# <span style="color:#0b486b">SIT 112 - Data Science Concepts</span>

---
Lecturer: Sergiy Shelyag | sergiy.shelyag@deakin.edu.au<br />


School of Information Technology, <br />
Deakin University, VIC 3215, Australia.

---

## <span style="color:#0b486b">Practical Session : Twitter API</span>

**The purpose of this session is to teach you:**

1. How to use Twitter API
2. Distances
3. Term-by-Document matrix


---
## <span style="color:#0b486b">1. Twitter API</span>

To work with Twitter API, we use a package called `TwitterAPI`. You can install it by executing the cell below if you don't have it on your machine.

In [None]:
!pip install TwitterAPI

To be able to collect data from the Twitter API you need an Access token and secret. For now we have provided you with them, but to obtain yours you can go to https://apps.twitter.com/, click on 'Create New App', fill the form and then click on 'Create your Twitter Application'.

In [None]:
from TwitterAPI import TwitterAPI

CONSUMER_KEY = "HLnOFAqRgkrJaaqMoy41a0nxj"
CONSUMER_SECRET = "tz4GKwFn9dsqYv6Mnl9mzctSqV5LeOVGhAuvr1KW0c2LpLuprZ"
OAUTH_TOKEN = "763929928219766784-AjLCTTzhDWx87EJxHpfeC7IPvFnQB1t"
OAUTH_TOKEN_SECRET = "MTJThLdK6SkVzqnHEGvja2yUhIDSCZ8XCfNzjDTUgiXAu"

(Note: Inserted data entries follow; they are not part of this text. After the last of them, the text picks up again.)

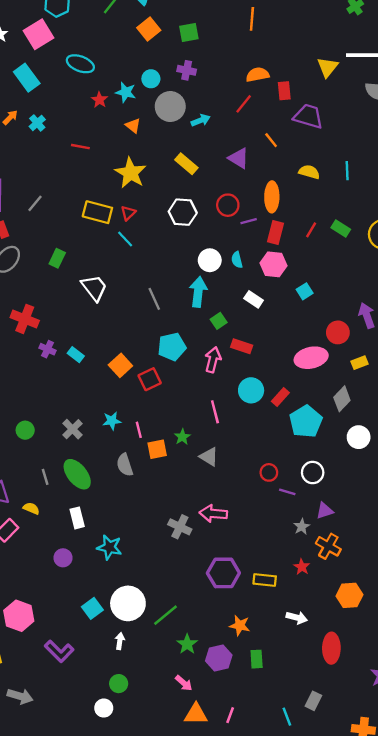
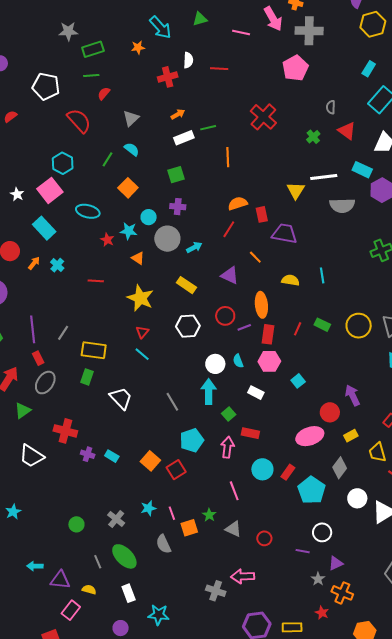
orange square: (149, 29) -> (128, 188), moved
yellow rectangle: (97, 212) -> (94, 350), moved
red circle: (269, 472) -> (264, 538), moved

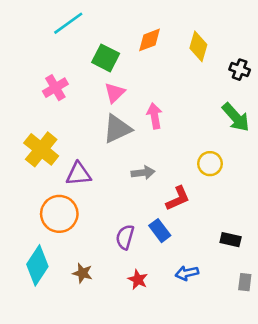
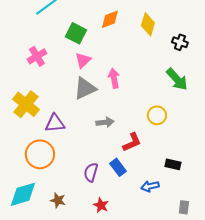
black rectangle: (231, 240) -> (173, 164), moved
cyan diamond: (37, 265) -> (23, 194), turned 40
blue arrow: (187, 273) -> (150, 186), moved

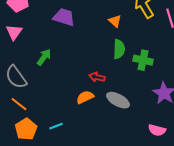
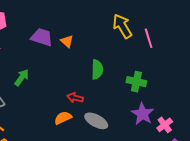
orange triangle: (115, 21) -> (67, 41), moved
green cross: (143, 60) -> (136, 82), moved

# Authonticating with your application credentials
api = TwitterAPI(CONSUMER_KEY,
                 CONSUMER_SECRET,
                 OAUTH_TOKEN,
                 OAUTH_TOKEN_SECRET)

Now we have access to API. For a complete reference on what the API offers look at the [Twitter API documentation](https://dev.twitter.com/overview/api). For example we can [search for tweets](https://dev.twitter.com/rest/reference/get/search/tweets) that contain a specific keyword or collect tweets from the Twitter stream. Twitter responses are in JSON format which we can easily parse into Python dictionary object.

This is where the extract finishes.